In conclusion, the current study found no unusual CC risk associated with previously reported Salmonella infection overall. Therefore, although there is growing experimental evidence for a potential role of Salmonella in CC development, notified Salmonella infections do not appear to be an important driver of CC risk in the studied population. Indeed, the previously observed epidemiological association between SE infection and proximal CC was not confirmed here. The explanation for these differences, if not merely occurring by chance, is unclear.
Author contributions
Study concept and design: LMG, SE, JVH, JWD, MF. Formal/statistical analysis: JVH. Writing and/or original draft: JWD, JVH. Data collection: SE. Writing and/or review and editing: JWD, JVH, LMG, SE, EF, JJCN, MF.
Financial support
This study was supported by KWF grant ‘Bacterial food poisoning and colon cancer; a cell biological and epidemiological study’ (2017-1-11001).
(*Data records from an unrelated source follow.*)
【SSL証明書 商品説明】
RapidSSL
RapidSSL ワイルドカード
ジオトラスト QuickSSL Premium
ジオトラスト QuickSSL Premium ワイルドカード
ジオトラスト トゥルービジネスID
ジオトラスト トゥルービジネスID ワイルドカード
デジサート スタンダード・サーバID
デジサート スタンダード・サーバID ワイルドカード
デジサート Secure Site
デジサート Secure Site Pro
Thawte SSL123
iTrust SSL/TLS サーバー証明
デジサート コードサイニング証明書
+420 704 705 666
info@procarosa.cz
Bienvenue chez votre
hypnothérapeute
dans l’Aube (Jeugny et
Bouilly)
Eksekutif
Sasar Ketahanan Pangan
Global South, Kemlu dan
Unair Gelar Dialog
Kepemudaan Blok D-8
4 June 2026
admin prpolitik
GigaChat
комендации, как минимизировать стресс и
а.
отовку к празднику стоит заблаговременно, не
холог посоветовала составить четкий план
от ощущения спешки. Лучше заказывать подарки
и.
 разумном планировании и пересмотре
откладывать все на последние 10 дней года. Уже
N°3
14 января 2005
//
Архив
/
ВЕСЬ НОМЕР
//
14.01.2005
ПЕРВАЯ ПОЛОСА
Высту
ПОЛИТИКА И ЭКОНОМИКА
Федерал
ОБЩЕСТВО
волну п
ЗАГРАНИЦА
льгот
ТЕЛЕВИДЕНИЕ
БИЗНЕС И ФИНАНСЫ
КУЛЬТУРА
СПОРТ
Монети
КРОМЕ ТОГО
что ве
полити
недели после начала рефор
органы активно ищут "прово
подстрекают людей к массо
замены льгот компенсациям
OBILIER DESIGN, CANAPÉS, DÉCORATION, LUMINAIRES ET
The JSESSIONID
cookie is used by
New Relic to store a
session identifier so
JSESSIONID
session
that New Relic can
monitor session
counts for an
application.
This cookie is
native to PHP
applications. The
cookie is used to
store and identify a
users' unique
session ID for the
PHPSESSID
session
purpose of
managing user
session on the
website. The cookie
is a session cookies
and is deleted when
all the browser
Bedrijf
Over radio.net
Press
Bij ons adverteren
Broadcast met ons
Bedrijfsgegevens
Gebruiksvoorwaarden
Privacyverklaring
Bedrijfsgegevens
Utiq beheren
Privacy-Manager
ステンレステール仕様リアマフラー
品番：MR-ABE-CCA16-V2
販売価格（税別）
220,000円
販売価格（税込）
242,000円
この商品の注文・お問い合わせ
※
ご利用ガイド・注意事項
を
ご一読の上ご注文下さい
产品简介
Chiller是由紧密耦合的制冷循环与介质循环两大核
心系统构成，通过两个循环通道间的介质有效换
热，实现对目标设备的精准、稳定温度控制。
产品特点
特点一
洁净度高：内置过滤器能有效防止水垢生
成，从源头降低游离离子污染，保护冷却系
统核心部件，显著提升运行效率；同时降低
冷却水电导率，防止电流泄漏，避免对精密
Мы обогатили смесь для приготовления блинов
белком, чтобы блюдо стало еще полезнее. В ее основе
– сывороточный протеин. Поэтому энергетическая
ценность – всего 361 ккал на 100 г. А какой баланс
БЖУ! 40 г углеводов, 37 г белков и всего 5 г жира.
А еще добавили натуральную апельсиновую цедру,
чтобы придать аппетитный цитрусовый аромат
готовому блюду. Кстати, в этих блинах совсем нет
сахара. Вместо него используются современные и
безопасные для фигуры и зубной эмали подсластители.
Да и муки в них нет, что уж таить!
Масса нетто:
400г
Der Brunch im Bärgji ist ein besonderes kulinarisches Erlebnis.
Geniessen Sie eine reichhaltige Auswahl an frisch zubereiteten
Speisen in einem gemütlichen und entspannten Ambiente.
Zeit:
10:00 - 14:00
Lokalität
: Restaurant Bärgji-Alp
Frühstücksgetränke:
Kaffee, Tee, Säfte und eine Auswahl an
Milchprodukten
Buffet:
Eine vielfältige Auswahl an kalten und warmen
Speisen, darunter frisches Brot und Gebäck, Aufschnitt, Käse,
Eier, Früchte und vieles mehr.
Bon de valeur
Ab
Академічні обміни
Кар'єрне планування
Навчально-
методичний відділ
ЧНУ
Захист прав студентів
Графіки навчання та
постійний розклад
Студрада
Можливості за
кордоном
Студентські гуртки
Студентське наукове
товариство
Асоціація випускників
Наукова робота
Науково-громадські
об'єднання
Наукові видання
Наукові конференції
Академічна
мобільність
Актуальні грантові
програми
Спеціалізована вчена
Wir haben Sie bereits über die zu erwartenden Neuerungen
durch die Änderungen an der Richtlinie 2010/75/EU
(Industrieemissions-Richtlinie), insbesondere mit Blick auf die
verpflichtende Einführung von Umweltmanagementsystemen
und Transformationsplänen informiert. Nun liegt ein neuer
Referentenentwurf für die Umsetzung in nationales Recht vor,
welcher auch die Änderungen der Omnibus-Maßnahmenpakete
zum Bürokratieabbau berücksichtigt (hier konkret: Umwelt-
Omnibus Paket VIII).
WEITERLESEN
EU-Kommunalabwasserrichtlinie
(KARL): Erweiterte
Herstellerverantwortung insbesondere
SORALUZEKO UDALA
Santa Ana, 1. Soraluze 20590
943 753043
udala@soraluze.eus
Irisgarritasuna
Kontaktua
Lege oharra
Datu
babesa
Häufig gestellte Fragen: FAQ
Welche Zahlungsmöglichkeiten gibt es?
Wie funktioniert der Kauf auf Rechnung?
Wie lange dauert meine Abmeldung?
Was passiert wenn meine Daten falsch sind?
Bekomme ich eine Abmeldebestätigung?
No funding bodies had any role in study design, data collection and analysis, decision to publish or preparation of the manuscript.
Conflict of interest
All authors report no potential conflicts of interest.
Ethical standards
This study was approved by the Danish Data Protection Agency (permission number: 18/04190). By Danish law, ethical approval is not required for register-based studies.
Data availability statement
All data relevant to the study are included in the article or uploaded as supplementary information.